# [Task instructions]
When you write out the listing, keep every character and omit the pictures.

# [Data provided]
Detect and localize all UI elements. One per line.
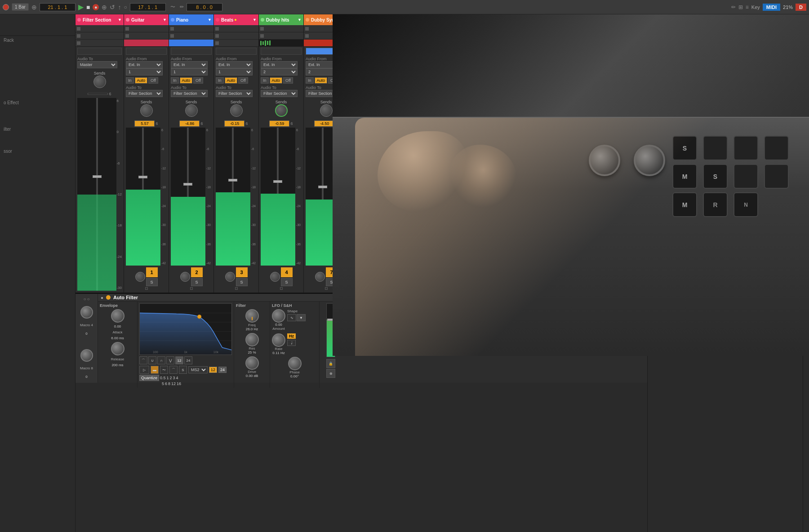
piano-channel-num[interactable]: 2 — [191, 267, 203, 277]
guitar-pan-knob[interactable] — [135, 272, 145, 282]
dubbysynth-monitor-in[interactable]: In — [306, 77, 314, 84]
guitar-clip3[interactable] — [124, 40, 169, 47]
piano-menu[interactable]: ▼ — [208, 18, 212, 22]
guitar-fader-thumb[interactable] — [138, 176, 147, 178]
lfo-shape-dropdown[interactable]: ▼ — [297, 314, 306, 321]
dubbyhits-monitor-auto[interactable]: Auto — [270, 77, 283, 84]
ms2-btn4[interactable]: ⌒ — [169, 366, 178, 374]
track-header-filter[interactable]: Filter Section ▼ — [76, 14, 124, 25]
piano-monitor-auto[interactable]: Auto — [180, 77, 193, 84]
dubbyhits-audio-to-select[interactable]: Filter Section — [261, 90, 298, 97]
dubbyhits-pan-knob[interactable] — [270, 272, 280, 282]
beats-audio-from[interactable]: Ext. In — [216, 61, 253, 68]
dubbyhits-monitor-in[interactable]: In — [261, 77, 269, 84]
dubbysynth-fader-thumb[interactable] — [318, 186, 327, 188]
guitar-sends-knob[interactable] — [140, 104, 153, 117]
filter-slope-24[interactable]: 24 — [184, 356, 192, 364]
dubbyhits-solo[interactable]: S — [281, 278, 293, 286]
guitar-channel-num[interactable]: 1 — [146, 267, 158, 277]
beats-rec-btn[interactable] — [235, 287, 238, 290]
ms2-btn2[interactable]: ▬ — [151, 366, 159, 374]
output-chain-btn[interactable]: ⊕ — [326, 369, 335, 378]
guitar-monitor-in[interactable]: In — [126, 77, 134, 84]
guitar-audio-from[interactable]: Ext. In — [126, 61, 163, 68]
dubbyhits-clip2[interactable] — [259, 32, 303, 40]
res-knob[interactable] — [245, 333, 259, 346]
dubbyhits-clip1[interactable] — [259, 25, 303, 32]
pen-icon[interactable]: ✏ — [731, 4, 736, 10]
piano-clip1[interactable] — [169, 25, 213, 32]
beats-solo[interactable]: S — [236, 278, 248, 286]
macro8-knob[interactable] — [80, 349, 93, 362]
rec-button[interactable]: ● — [93, 4, 99, 10]
lfo-shape-sine[interactable]: ∿ — [287, 314, 296, 321]
fader-thumb-filter[interactable] — [93, 175, 102, 178]
drive-knob[interactable] — [245, 356, 259, 370]
midi-button[interactable]: MIDI — [763, 4, 780, 11]
sends-knob-filter[interactable] — [93, 75, 106, 88]
envelope-release-knob[interactable] — [111, 342, 124, 355]
piano-audio-to-select[interactable]: Filter Section — [171, 90, 208, 97]
guitar-audio-from2[interactable]: 1 — [126, 68, 163, 75]
dubbyhits-rec-btn[interactable] — [280, 287, 283, 290]
beats-header[interactable]: Beats ● ▼ — [214, 14, 258, 25]
dubbyhits-fader-thumb[interactable] — [273, 180, 282, 183]
dubbyhits-menu[interactable]: ▼ — [298, 18, 302, 22]
macro4-knob[interactable] — [80, 306, 93, 319]
guitar-solo[interactable]: S — [146, 278, 158, 286]
plus-minus-icon[interactable]: ⊕ — [31, 4, 37, 11]
lfo-phase-knob[interactable] — [288, 357, 302, 370]
guitar-menu[interactable]: ▼ — [163, 18, 167, 22]
piano-header[interactable]: Piano ▼ — [169, 14, 213, 25]
note-button[interactable]: ♩ — [287, 340, 296, 346]
circle-toggle1[interactable]: ○ ○ — [83, 297, 89, 301]
grid-icon[interactable]: ⊞ — [738, 4, 743, 10]
beats-fader-thumb[interactable] — [228, 179, 237, 182]
guitar-monitor-off[interactable]: Off — [148, 77, 158, 84]
envelope-attack-knob[interactable] — [111, 309, 124, 323]
beats-audio-from2[interactable]: 1 — [216, 68, 253, 75]
dubbyhits-header[interactable]: Dubby hits ▼ — [259, 14, 303, 25]
power-icon[interactable]: ● — [101, 295, 103, 300]
beats-audio-to-select[interactable]: Filter Section — [216, 90, 253, 97]
piano-monitor-off[interactable]: Off — [193, 77, 203, 84]
filter-type-notch[interactable]: ⋁ — [166, 356, 174, 364]
list-icon[interactable]: ≡ — [746, 4, 749, 10]
beats-clip1[interactable] — [214, 25, 258, 32]
add-icon[interactable]: ⊕ — [102, 4, 107, 11]
d-button[interactable]: D — [796, 4, 806, 11]
piano-audio-from[interactable]: Ext. In — [171, 61, 208, 68]
group-icon[interactable]: ▼ — [118, 18, 122, 22]
dubbyhits-audio-from2[interactable]: 2 — [261, 68, 298, 75]
ms2-btn5[interactable]: S — [179, 366, 187, 374]
beats-menu[interactable]: ▼ — [253, 18, 257, 22]
dubbysynth-monitor-auto[interactable]: Auto — [315, 77, 328, 84]
dubbyhits-clip3[interactable] — [259, 40, 303, 47]
output-lock-btn[interactable]: 🔒 — [326, 359, 335, 368]
track-header-guitar[interactable]: Guitar ▼ — [124, 14, 169, 25]
audio-to-select-filter[interactable]: Master — [77, 61, 117, 68]
beats-monitor-auto[interactable]: Auto — [225, 77, 238, 84]
dubbyhits-channel-num[interactable]: 4 — [281, 267, 293, 277]
toolbar-loop[interactable]: 1 Bar — [12, 3, 29, 11]
play-button[interactable]: ▶ — [78, 3, 84, 11]
slope-24-btn[interactable]: 24 — [218, 367, 227, 373]
hz-button[interactable]: Hz — [287, 333, 296, 339]
piano-rec-btn[interactable] — [190, 287, 193, 290]
beats-clip2[interactable] — [214, 32, 258, 40]
ms2-btn3[interactable]: 〜 — [160, 366, 168, 374]
lfo-rate-knob[interactable] — [272, 333, 285, 347]
guitar-clip1[interactable] — [124, 25, 169, 32]
record-dot[interactable] — [3, 4, 9, 10]
piano-monitor-in[interactable]: In — [171, 77, 179, 84]
metronome-icon[interactable]: ↑ — [118, 4, 121, 11]
dubbyhits-audio-from[interactable]: Ext. In — [261, 61, 298, 68]
piano-audio-from2[interactable]: 1 — [171, 68, 208, 75]
beats-sends-knob[interactable] — [230, 104, 243, 117]
beats-pan-knob[interactable] — [225, 272, 235, 282]
dubbysynth-pan-knob[interactable] — [315, 272, 325, 282]
sync-icon[interactable]: ○ — [124, 4, 127, 10]
quantize-button[interactable]: Quantize — [139, 375, 159, 381]
loop-icon[interactable]: ↺ — [110, 4, 115, 11]
filter-type-lp[interactable]: ⌒ — [139, 356, 147, 364]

# [Solution to the exercise]
Detect and localize all UI elements. One per line.
piano-channel-num[interactable]: 2 — [191, 267, 203, 277]
guitar-pan-knob[interactable] — [135, 272, 145, 282]
dubbysynth-monitor-in[interactable]: In — [306, 77, 314, 84]
guitar-clip3[interactable] — [124, 40, 169, 47]
piano-menu[interactable]: ▼ — [208, 18, 212, 22]
guitar-fader-thumb[interactable] — [138, 176, 147, 178]
lfo-shape-dropdown[interactable]: ▼ — [297, 314, 306, 321]
dubbyhits-monitor-auto[interactable]: Auto — [270, 77, 283, 84]
ms2-btn4[interactable]: ⌒ — [169, 366, 178, 374]
track-header-filter[interactable]: Filter Section ▼ — [76, 14, 124, 25]
piano-monitor-auto[interactable]: Auto — [180, 77, 193, 84]
dubbyhits-audio-to-select[interactable]: Filter Section — [261, 90, 298, 97]
dubbyhits-pan-knob[interactable] — [270, 272, 280, 282]
beats-audio-from[interactable]: Ext. In — [216, 61, 253, 68]
dubbyhits-monitor-in[interactable]: In — [261, 77, 269, 84]
dubbysynth-fader-thumb[interactable] — [318, 186, 327, 188]
guitar-sends-knob[interactable] — [140, 104, 153, 117]
filter-slope-24[interactable]: 24 — [184, 356, 192, 364]
dubbyhits-solo[interactable]: S — [281, 278, 293, 286]
guitar-channel-num[interactable]: 1 — [146, 267, 158, 277]
beats-rec-btn[interactable] — [235, 287, 238, 290]
ms2-btn2[interactable]: ▬ — [151, 366, 159, 374]
output-chain-btn[interactable]: ⊕ — [326, 369, 335, 378]
guitar-monitor-in[interactable]: In — [126, 77, 134, 84]
guitar-audio-from[interactable]: Ext. In — [126, 61, 163, 68]
dubbyhits-clip2[interactable] — [259, 32, 303, 40]
res-knob[interactable] — [245, 333, 259, 346]
dubbyhits-clip1[interactable] — [259, 25, 303, 32]
pen-icon[interactable]: ✏ — [731, 4, 736, 10]
piano-clip1[interactable] — [169, 25, 213, 32]
beats-solo[interactable]: S — [236, 278, 248, 286]
macro8-knob[interactable] — [80, 349, 93, 362]
rec-button[interactable]: ● — [93, 4, 99, 10]
lfo-shape-sine[interactable]: ∿ — [287, 314, 296, 321]
fader-thumb-filter[interactable] — [93, 175, 102, 178]
drive-knob[interactable] — [245, 356, 259, 370]
midi-button[interactable]: MIDI — [763, 4, 780, 11]
sends-knob-filter[interactable] — [93, 75, 106, 88]
envelope-release-knob[interactable] — [111, 342, 124, 355]
piano-audio-to-select[interactable]: Filter Section — [171, 90, 208, 97]
guitar-audio-from2[interactable]: 1 — [126, 68, 163, 75]
dubbyhits-rec-btn[interactable] — [280, 287, 283, 290]
beats-header[interactable]: Beats ● ▼ — [214, 14, 258, 25]
dubbyhits-fader-thumb[interactable] — [273, 180, 282, 183]
dubbyhits-menu[interactable]: ▼ — [298, 18, 302, 22]
macro4-knob[interactable] — [80, 306, 93, 319]
guitar-solo[interactable]: S — [146, 278, 158, 286]
plus-minus-icon[interactable]: ⊕ — [31, 4, 37, 11]
lfo-phase-knob[interactable] — [288, 357, 302, 370]
guitar-menu[interactable]: ▼ — [163, 18, 167, 22]
piano-header[interactable]: Piano ▼ — [169, 14, 213, 25]
note-button[interactable]: ♩ — [287, 340, 296, 346]
circle-toggle1[interactable]: ○ ○ — [83, 297, 89, 301]
grid-icon[interactable]: ⊞ — [738, 4, 743, 10]
beats-fader-thumb[interactable] — [228, 179, 237, 182]
guitar-monitor-off[interactable]: Off — [148, 77, 158, 84]
envelope-attack-knob[interactable] — [111, 309, 124, 323]
beats-audio-from2[interactable]: 1 — [216, 68, 253, 75]
dubbyhits-header[interactable]: Dubby hits ▼ — [259, 14, 303, 25]
power-icon[interactable]: ● — [101, 295, 103, 300]
beats-audio-to-select[interactable]: Filter Section — [216, 90, 253, 97]
piano-monitor-off[interactable]: Off — [193, 77, 203, 84]
filter-type-notch[interactable]: ⋁ — [166, 356, 174, 364]
list-icon[interactable]: ≡ — [746, 4, 749, 10]
beats-clip1[interactable] — [214, 25, 258, 32]
add-icon[interactable]: ⊕ — [102, 4, 107, 11]
d-button[interactable]: D — [796, 4, 806, 11]
piano-audio-from[interactable]: Ext. In — [171, 61, 208, 68]
group-icon[interactable]: ▼ — [118, 18, 122, 22]
dubbyhits-audio-from2[interactable]: 2 — [261, 68, 298, 75]
ms2-btn5[interactable]: S — [179, 366, 187, 374]
beats-menu[interactable]: ▼ — [253, 18, 257, 22]
dubbysynth-monitor-auto[interactable]: Auto — [315, 77, 328, 84]
dubbyhits-clip3[interactable] — [259, 40, 303, 47]
output-lock-btn[interactable]: 🔒 — [326, 359, 335, 368]
track-header-guitar[interactable]: Guitar ▼ — [124, 14, 169, 25]
audio-to-select-filter[interactable]: Master — [77, 61, 117, 68]
beats-monitor-auto[interactable]: Auto — [225, 77, 238, 84]
dubbyhits-channel-num[interactable]: 4 — [281, 267, 293, 277]
toolbar-loop[interactable]: 1 Bar — [12, 3, 29, 11]
play-button[interactable]: ▶ — [78, 3, 84, 11]
slope-24-btn[interactable]: 24 — [218, 367, 227, 373]
hz-button[interactable]: Hz — [287, 333, 296, 339]
piano-rec-btn[interactable] — [190, 287, 193, 290]
beats-clip2[interactable] — [214, 32, 258, 40]
ms2-btn3[interactable]: 〜 — [160, 366, 168, 374]
lfo-rate-knob[interactable] — [272, 333, 285, 347]
guitar-clip1[interactable] — [124, 25, 169, 32]
record-dot[interactable] — [3, 4, 9, 10]
piano-monitor-in[interactable]: In — [171, 77, 179, 84]
metronome-icon[interactable]: ↑ — [118, 4, 121, 11]
dubbyhits-audio-from[interactable]: Ext. In — [261, 61, 298, 68]
piano-audio-from2[interactable]: 1 — [171, 68, 208, 75]
beats-sends-knob[interactable] — [230, 104, 243, 117]
beats-pan-knob[interactable] — [225, 272, 235, 282]
dubbysynth-pan-knob[interactable] — [315, 272, 325, 282]
sync-icon[interactable]: ○ — [124, 4, 127, 10]
quantize-button[interactable]: Quantize — [139, 375, 159, 381]
loop-icon[interactable]: ↺ — [110, 4, 115, 11]
filter-type-lp[interactable]: ⌒ — [139, 356, 147, 364]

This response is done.